» The problem
What lines of the data below hold the string "menu"? Copy each one out.

Supplied records: Begin

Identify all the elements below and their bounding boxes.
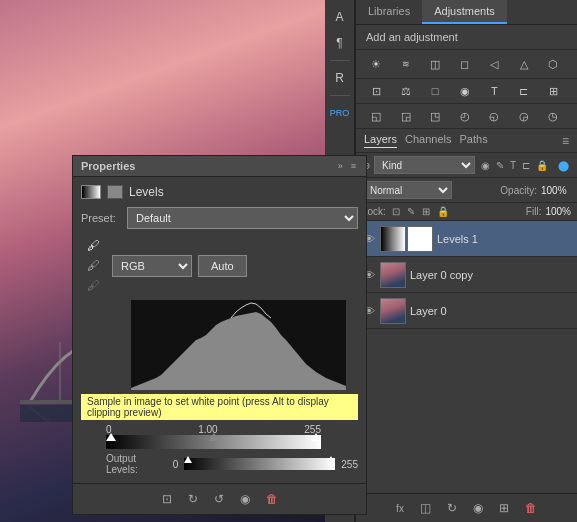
tooltip-bar: Sample in image to set white point (pres… (81, 394, 358, 420)
input-gradient-slider[interactable] (106, 435, 321, 449)
layer-name-copy: Layer 0 copy (410, 269, 571, 281)
filter-type-icon[interactable]: T (508, 159, 518, 172)
adj-7[interactable]: ◷ (541, 106, 565, 126)
tab-paths[interactable]: Paths (460, 133, 488, 148)
layers-filter-row: ⊕ Kind Type Name ◉ ✎ T ⊏ 🔒 ⬤ (356, 153, 577, 178)
highlight-slider[interactable] (311, 433, 321, 441)
opacity-value[interactable]: 100% (541, 185, 571, 196)
filter-adjustment-icon[interactable]: ✎ (494, 159, 506, 172)
opacity-label: Opacity: (500, 185, 537, 196)
adj-pattern[interactable]: ◴ (453, 106, 477, 126)
lock-icons: ⊡ ✎ ⊞ 🔒 (390, 205, 451, 218)
props-footer-btn-1[interactable]: ⊡ (158, 490, 176, 508)
blend-mode-select[interactable]: Normal Multiply Screen (362, 181, 452, 199)
properties-header: Properties » ≡ (73, 156, 366, 177)
tool-type[interactable]: A (329, 6, 351, 28)
eyedropper-tools: 🖋 🖋 🖋 (81, 237, 106, 294)
lock-transparent[interactable]: ⊡ (390, 205, 402, 218)
properties-content: Levels Preset: Default Custom 🖋 🖋 🖋 RGB … (73, 177, 366, 483)
new-group-btn[interactable]: ↻ (443, 499, 461, 517)
add-mask-btn[interactable]: ◫ (416, 499, 435, 517)
add-fx-btn[interactable]: fx (392, 499, 408, 517)
adj-levels[interactable]: ≋ (394, 54, 418, 74)
filter-type-icons: ◉ ✎ T ⊏ 🔒 ⬤ (479, 159, 571, 172)
channel-select[interactable]: RGB Red Green Blue (112, 255, 192, 277)
adj-6[interactable]: ◶ (512, 106, 536, 126)
lock-position[interactable]: ⊞ (420, 205, 432, 218)
adj-gradient[interactable]: ◱ (364, 106, 388, 126)
adj-exposure[interactable]: ◻ (453, 54, 477, 74)
layer-name-base: Layer 0 (410, 305, 571, 317)
kind-select[interactable]: Kind Type Name (374, 156, 475, 174)
lock-all[interactable]: 🔒 (435, 205, 451, 218)
adj-invert[interactable]: T (482, 81, 506, 101)
adj-5[interactable]: ◵ (482, 106, 506, 126)
new-layer-btn[interactable]: ⊞ (495, 499, 513, 517)
properties-menu-btn[interactable]: ≡ (349, 160, 358, 172)
tab-adjustments[interactable]: Adjustments (422, 0, 507, 24)
tab-layers[interactable]: Layers (364, 133, 397, 148)
delete-layer-btn[interactable]: 🗑 (521, 499, 541, 517)
tab-libraries[interactable]: Libraries (356, 0, 422, 24)
eyedropper-gray[interactable]: 🖋 (81, 257, 106, 274)
levels-camera-icon (107, 185, 123, 199)
filter-shape-icon[interactable]: ⊏ (520, 159, 532, 172)
adj-posterize[interactable]: ⊏ (512, 81, 536, 101)
adj-threshold[interactable]: ⊞ (541, 81, 565, 101)
layer-thumb-base (380, 298, 406, 324)
props-footer-btn-5[interactable]: 🗑 (262, 490, 282, 508)
props-footer-btn-4[interactable]: ◉ (236, 490, 254, 508)
shadow-slider[interactable] (106, 433, 116, 441)
properties-collapse-btn[interactable]: » (336, 160, 345, 172)
auto-button[interactable]: Auto (198, 255, 247, 277)
top-tabs: Libraries Adjustments (356, 0, 577, 25)
tool-paragraph[interactable]: ¶ (329, 32, 351, 54)
layer-item-copy[interactable]: 👁 Layer 0 copy (356, 257, 577, 293)
fill-value[interactable]: 100% (545, 206, 571, 217)
preset-label: Preset: (81, 212, 121, 224)
filter-pixel-icon[interactable]: ◉ (479, 159, 492, 172)
tool-r[interactable]: R (329, 67, 351, 89)
fill-row: Fill: 100% (526, 206, 571, 217)
adj-photofilter[interactable]: ⚖ (394, 81, 418, 101)
layer-thumbs-base (380, 298, 406, 324)
adj-solidcolor[interactable]: ◳ (423, 106, 447, 126)
adj-selectivecolor[interactable]: ◲ (394, 106, 418, 126)
right-panel: Libraries Adjustments Add an adjustment … (355, 0, 577, 522)
layer-item-base[interactable]: 👁 Layer 0 (356, 293, 577, 329)
eyedropper-black[interactable]: 🖋 (81, 237, 106, 254)
histogram-svg (131, 300, 346, 390)
tool-pro[interactable]: PRO (329, 102, 351, 124)
adj-hsl[interactable]: △ (512, 54, 536, 74)
midtone-slider[interactable] (209, 433, 219, 441)
tab-channels[interactable]: Channels (405, 133, 451, 148)
preset-row: Preset: Default Custom (81, 207, 358, 229)
layers-panel-menu[interactable]: ≡ (562, 134, 569, 148)
layer-thumbs-copy (380, 262, 406, 288)
layers-footer: fx ◫ ↻ ◉ ⊞ 🗑 (356, 493, 577, 522)
adj-vibrance[interactable]: ◁ (482, 54, 506, 74)
adj-curves[interactable]: ◫ (423, 54, 447, 74)
output-min: 0 (173, 459, 179, 470)
adj-bw[interactable]: ⊡ (364, 81, 388, 101)
new-fill-btn[interactable]: ◉ (469, 499, 487, 517)
histogram-container (106, 300, 358, 390)
adj-colorlookup[interactable]: ◉ (453, 81, 477, 101)
adj-brightness[interactable]: ☀ (364, 54, 388, 74)
opacity-row: Opacity: 100% (456, 185, 571, 196)
output-shadow-thumb[interactable] (184, 456, 192, 463)
layer-item-levels1[interactable]: 👁 Levels 1 (356, 221, 577, 257)
eyedropper-white[interactable]: 🖋 (81, 277, 106, 294)
output-levels-row: Output Levels: 0 255 (106, 453, 358, 475)
output-label: Output Levels: (106, 453, 167, 475)
props-footer-btn-3[interactable]: ↺ (210, 490, 228, 508)
lock-image[interactable]: ✎ (405, 205, 417, 218)
filter-toggle[interactable]: ⬤ (556, 159, 571, 172)
adj-colorbalance[interactable]: ⬡ (541, 54, 565, 74)
output-highlight-thumb[interactable] (327, 456, 335, 463)
props-footer-btn-2[interactable]: ↻ (184, 490, 202, 508)
output-gradient-slider[interactable] (184, 458, 335, 470)
adj-channelmixer[interactable]: □ (423, 81, 447, 101)
filter-smart-icon[interactable]: 🔒 (534, 159, 550, 172)
preset-select[interactable]: Default Custom (127, 207, 358, 229)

Supplied records: End

» Answer section
properties-menu-btn[interactable]: ≡ (349, 160, 358, 172)
layers-panel-menu[interactable]: ≡ (562, 134, 569, 148)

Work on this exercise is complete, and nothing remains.